Еще 5 июля 1941 г. Исполком принял решение «О развертывании санитарно-оборонной работы в домохозяйствах г. Ленинграда». Через шесть дней – «О всеобщей обязательной подготовке населения к противовоздушной обороне». Решением было рекомендовано формирование групп самозащиты в жилых домах производить из расчета: одна группа – на 200–500 жителей. В крупных домохозяйствах, «в зависимости от местных условий», допускалось изменение расчета численности населения на одну группу самозащиты[399].

Через три недели Исполком (по результатам проверки выполнения своего решения) дополнил его грозным предупреждением: за отказ от участия в группах самозащиты или от дежурства и т. д. – то есть при уклонении «от участия в проводимых по дому мероприятиях ПВО» – виновные «привлекаются к ответственности по законам военного времени»[400].

Из решения Ленинского райисполкома, 15 июля 1941 г.: «Представить гр-ну МИХАЙЛОВУ М.Г. комнату 16 кв. м. по Сутугиной ул. д. 9, кв. 35 „так как его комната пошла под оборонные мероприятия“»[401].

В начале июля при домохозяйствах появляются два новых официальных лица – «политорганизатор» (оно нам встречалось и далее неоднократно встретится) и комиссар. Они назначались райкомами ВКП(б) как из лиц данного домохозяйства, так и иных. «Назначили политорганизатором нашего дома, и теперь я мучусь с тупым и диким животным под названием „жилец“ и с не менее тупым управдомом и начгруппы самозащиты Фоминым», – записала в своем дневнике за 28 июля 1941 г. Ольга Берггольц[402].

О том, чем занимались политорганизаторы в июле 1941 г., поведал заведующий отделом пропаганды и агитации Кировского райкома через год. Речь шла о первых военных неделях, когда жители красили деревянные конструкции чердачных помещений специальным составом с целью предотвращения (так считалось) от загорания.

«И нужно, к чести нашего населения, сказать, что мы были подготовлены к защите неплохо и заслуга наших политорганизаторов в этом велика. Они, правда, как может показаться на первый взгляд, больше занимались хозяйственными делами, ругались порой с населением, чтобы дрова закапывали в землю, чтобы суперфосфатом красили чердаки. В отдельных случаях немножко травили население этим суперфосфатом.
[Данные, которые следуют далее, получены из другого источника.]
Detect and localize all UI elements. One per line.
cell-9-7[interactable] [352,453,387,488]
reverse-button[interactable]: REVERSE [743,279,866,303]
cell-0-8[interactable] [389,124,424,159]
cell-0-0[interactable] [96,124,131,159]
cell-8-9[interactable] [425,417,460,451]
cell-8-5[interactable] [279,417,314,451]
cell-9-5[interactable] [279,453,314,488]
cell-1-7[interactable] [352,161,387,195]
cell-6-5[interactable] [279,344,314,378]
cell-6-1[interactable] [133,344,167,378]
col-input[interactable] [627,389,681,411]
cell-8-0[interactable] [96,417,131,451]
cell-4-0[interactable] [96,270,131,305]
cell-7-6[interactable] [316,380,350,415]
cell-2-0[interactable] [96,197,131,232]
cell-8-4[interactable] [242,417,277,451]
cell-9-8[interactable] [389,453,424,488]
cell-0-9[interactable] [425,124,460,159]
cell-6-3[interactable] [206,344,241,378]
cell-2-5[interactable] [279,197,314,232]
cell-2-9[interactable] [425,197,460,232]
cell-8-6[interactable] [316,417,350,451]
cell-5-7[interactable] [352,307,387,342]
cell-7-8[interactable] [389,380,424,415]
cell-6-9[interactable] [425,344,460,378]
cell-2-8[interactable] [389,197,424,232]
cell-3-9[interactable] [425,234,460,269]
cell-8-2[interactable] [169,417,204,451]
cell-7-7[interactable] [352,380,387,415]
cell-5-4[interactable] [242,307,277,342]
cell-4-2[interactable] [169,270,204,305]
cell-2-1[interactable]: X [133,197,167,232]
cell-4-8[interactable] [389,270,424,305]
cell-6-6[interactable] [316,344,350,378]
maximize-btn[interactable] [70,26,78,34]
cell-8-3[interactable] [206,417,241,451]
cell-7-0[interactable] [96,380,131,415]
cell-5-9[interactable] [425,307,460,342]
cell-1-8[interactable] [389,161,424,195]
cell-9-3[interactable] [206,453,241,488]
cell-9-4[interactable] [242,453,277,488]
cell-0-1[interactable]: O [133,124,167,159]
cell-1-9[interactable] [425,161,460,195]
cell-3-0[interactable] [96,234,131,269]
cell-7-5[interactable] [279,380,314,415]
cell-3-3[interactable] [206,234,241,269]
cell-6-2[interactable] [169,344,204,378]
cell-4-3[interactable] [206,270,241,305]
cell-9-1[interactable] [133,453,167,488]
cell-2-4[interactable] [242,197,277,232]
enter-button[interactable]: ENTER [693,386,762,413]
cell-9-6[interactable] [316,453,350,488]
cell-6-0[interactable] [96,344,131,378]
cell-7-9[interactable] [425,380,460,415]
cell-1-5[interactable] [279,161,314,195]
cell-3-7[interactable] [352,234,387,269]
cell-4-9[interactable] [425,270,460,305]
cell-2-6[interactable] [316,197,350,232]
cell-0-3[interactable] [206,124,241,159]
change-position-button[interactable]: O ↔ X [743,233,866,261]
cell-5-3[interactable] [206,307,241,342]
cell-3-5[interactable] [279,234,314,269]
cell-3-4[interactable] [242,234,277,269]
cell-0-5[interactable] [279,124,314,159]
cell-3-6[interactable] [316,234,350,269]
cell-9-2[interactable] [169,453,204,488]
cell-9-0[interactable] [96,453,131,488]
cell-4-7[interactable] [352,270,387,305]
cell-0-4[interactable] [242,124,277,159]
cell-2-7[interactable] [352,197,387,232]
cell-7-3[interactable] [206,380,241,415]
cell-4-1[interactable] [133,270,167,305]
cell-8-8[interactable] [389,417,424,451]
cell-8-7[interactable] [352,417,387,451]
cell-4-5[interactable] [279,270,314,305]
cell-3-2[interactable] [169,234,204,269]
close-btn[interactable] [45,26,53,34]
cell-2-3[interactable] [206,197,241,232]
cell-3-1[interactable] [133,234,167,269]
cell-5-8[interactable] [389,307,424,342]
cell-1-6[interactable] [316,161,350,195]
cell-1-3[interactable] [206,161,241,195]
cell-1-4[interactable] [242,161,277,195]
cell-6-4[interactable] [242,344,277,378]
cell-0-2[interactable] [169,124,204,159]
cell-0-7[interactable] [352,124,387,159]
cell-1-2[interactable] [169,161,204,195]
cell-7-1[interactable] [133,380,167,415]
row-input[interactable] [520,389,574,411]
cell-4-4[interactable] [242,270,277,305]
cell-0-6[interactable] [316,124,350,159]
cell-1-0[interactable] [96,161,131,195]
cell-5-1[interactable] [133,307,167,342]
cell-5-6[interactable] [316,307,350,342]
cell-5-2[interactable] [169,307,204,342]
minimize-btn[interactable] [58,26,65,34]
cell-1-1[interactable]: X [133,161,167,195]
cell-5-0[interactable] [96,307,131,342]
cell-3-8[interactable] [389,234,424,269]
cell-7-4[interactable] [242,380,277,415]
Такой случай был в 43 домохозяйстве, когда мальчишки вместо суперфосфата захватили хлорную известь и некоторые в обморок упали. Это была трудная и трудоемкая работа, которая встречала известное сопротивление населения»[403].

Политорганизатор одного из домохозяйств по проспекту Стачек рассказывал:

«Домохозяйство мое было паршивенькое. Все больше были деревянные дома, только один каменный большой дом <…>.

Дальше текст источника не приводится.